# 3. Data preprocessing
 3.1 Data cleansing
 3.2 Data reduction
 3.3 Data transformation
 3.4 Data enrichment
 3.5 Data validation

#### Import modules and data

In [None]:
%config Completer.use_jedi = False

from sklearn.preprocessing import StandardScaler    # Machine Learning
from sklearn.model_selection import train_test_split
from sklearn.decomposition import FactorAnalysis
from sklearn.linear_model import LinearRegression
from sklearn import preprocessing, svm
import statistics
import statsmodels.api as sm
import plotly.express as px    # Creates entire figures
import seaborn as sns   # Data visuals
import matplotlib.pyplot as plt  # Plots
import numpy as np      # Working with arrays and math
import pandas as pd     # For data analiysis and data process
import warnings
warnings.simplefilter(action='ignore', category=FutureWarning)
# Read the two datasets into DataFrames
df_hadcrut = pd.read_csv('./datasets/hadcrut-surface-temperature-anomaly.csv')
df_co2 = pd.read_csv('./datasets/owid-co2-data.csv')
print("Hadcrut-data consists of:", df_hadcrut.shape[0],"rows")
print("Owid-co2-data consists of:", df_co2.shape[0],"rows")

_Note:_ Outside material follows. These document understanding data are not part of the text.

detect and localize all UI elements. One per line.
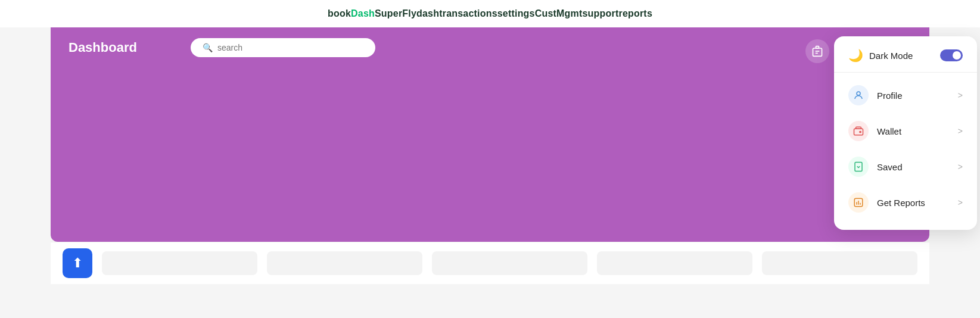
svg-rect-1: [813, 48, 822, 56]
nav-dash2[interactable]: dash: [416, 8, 439, 19]
dark-mode-label: Dark Mode: [869, 51, 913, 61]
nav-book[interactable]: book: [328, 8, 351, 19]
wallet-arrow: >: [958, 126, 963, 136]
svg-rect-7: [855, 163, 862, 172]
saved-arrow: >: [958, 162, 963, 172]
reports-label: Get Reports: [877, 198, 925, 208]
reports-arrow: >: [958, 198, 963, 207]
dark-mode-row: 🌙 Dark Mode: [834, 48, 977, 73]
profile-arrow: >: [958, 91, 963, 100]
search-icon: 🔍: [203, 43, 213, 52]
nav-superfly[interactable]: SuperFly: [375, 8, 416, 19]
nav-dash[interactable]: Dash: [351, 8, 375, 19]
dashboard-area: Dashboard 🔍 🧑: [51, 27, 929, 242]
search-input[interactable]: [217, 43, 363, 52]
menu-item-wallet-left: Wallet: [848, 121, 901, 141]
menu-item-reports-left: Get Reports: [848, 192, 925, 213]
bottom-strip: ⬆: [51, 242, 929, 284]
clipboard-icon-button[interactable]: [805, 39, 829, 63]
nav-custmgmt[interactable]: CustMgmt: [535, 8, 583, 19]
nav-reports[interactable]: reports: [618, 8, 652, 19]
moon-icon: 🌙: [848, 48, 863, 63]
saved-icon: [848, 157, 869, 177]
nav-transactions[interactable]: transactions: [439, 8, 497, 19]
menu-item-profile[interactable]: Profile >: [834, 77, 977, 113]
wallet-label: Wallet: [877, 126, 901, 136]
svg-rect-5: [854, 129, 863, 135]
top-nav: bookDashSuperFlydashtransactionssettings…: [0, 0, 980, 27]
menu-item-profile-left: Profile: [848, 85, 903, 105]
dash-header: Dashboard 🔍 🧑: [51, 27, 929, 68]
search-bar[interactable]: 🔍: [191, 38, 375, 57]
strip-cell-1: [102, 251, 257, 275]
strip-cell-3: [432, 251, 587, 275]
menu-item-saved[interactable]: Saved >: [834, 149, 977, 185]
menu-item-wallet[interactable]: Wallet >: [834, 113, 977, 149]
blue-icon-box[interactable]: ⬆: [63, 248, 92, 278]
dashboard-title: Dashboard: [69, 40, 137, 55]
saved-label: Saved: [877, 162, 903, 172]
svg-point-4: [857, 92, 860, 95]
strip-cell-4: [597, 251, 752, 275]
strip-cell-5: [762, 251, 917, 275]
menu-item-get-reports[interactable]: Get Reports >: [834, 185, 977, 220]
strip-cell-2: [267, 251, 422, 275]
profile-icon: [848, 85, 869, 105]
profile-label: Profile: [877, 91, 903, 101]
dark-mode-toggle[interactable]: [940, 49, 963, 61]
svg-point-6: [860, 131, 861, 132]
dark-mode-left: 🌙 Dark Mode: [848, 48, 913, 63]
nav-support[interactable]: support: [583, 8, 619, 19]
dropdown-menu: 🌙 Dark Mode Profile >: [834, 36, 977, 230]
reports-icon: [848, 192, 869, 213]
nav-settings[interactable]: settings: [497, 8, 535, 19]
wallet-icon: [848, 121, 869, 141]
menu-item-saved-left: Saved: [848, 157, 903, 177]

#### 3.1 Cleaning Process: HADCRUT-SURFACE-TEMPERATURE-ANOMALY

In [None]:
## Rename columns
df_hadcrut = df_hadcrut.rename(columns=str.lower)
df_hadcrut = df_hadcrut.rename(columns={'entity': 'country'})
df_hadcrut = df_hadcrut.rename(columns={'code': 'iso_code'})
## Check NaN-rate for columns
def nan_rate (selected_column):
    nan_rate = df_hadcrut[selected_column].isna().mean()
    print(f"NaN-Rate der Spalte '{selected_column}': {nan_rate:.2%}")
nan_rate ('country')
nan_rate ('iso_code')
nan_rate ('year')
nan_rate ('surface temperature anomaly')
#print(df_hadcrut.isnull().sum())
df_hadcrut.loc[df_hadcrut['country'] == 'Micronesia', 'iso_code'] = 'FSM'
## If a NaN value or duplicate is found, delete the line
df_hadcrut.dropna(inplace=True)
df_hadcrut.drop_duplicates(inplace=True)
row1 = df_hadcrut.shape[0]
## Identify outliers with a boxplot
plt.boxplot(df_hadcrut['surface temperature anomaly'])
plt.ylabel('Surface Temperature Anomaly')
plt.xlabel('Boxplot')
plt.title('Identify outliers ')
plt.show()
# Delete outliners with the Z-score method:
z_scores = np.abs((df_hadcrut['surface temperature anomaly'] - df_hadcrut['surface temperature anomaly'].mean()) / df_hadcrut['surface temperature anomaly'].std())
# Define a limit above which a value is considered an outlier (Z-score > 3)
threshold = 3
# Entferne die Zeilen, die den Schwellenwert überschreiten
df_hadcrut = df_hadcrut[z_scores <= threshold]
row2 = df_hadcrut.shape[0]
print("Deleted rows:", row1 - row2)
print("Hadcrut-data consists of:", df_hadcrut.shape[0],"rows")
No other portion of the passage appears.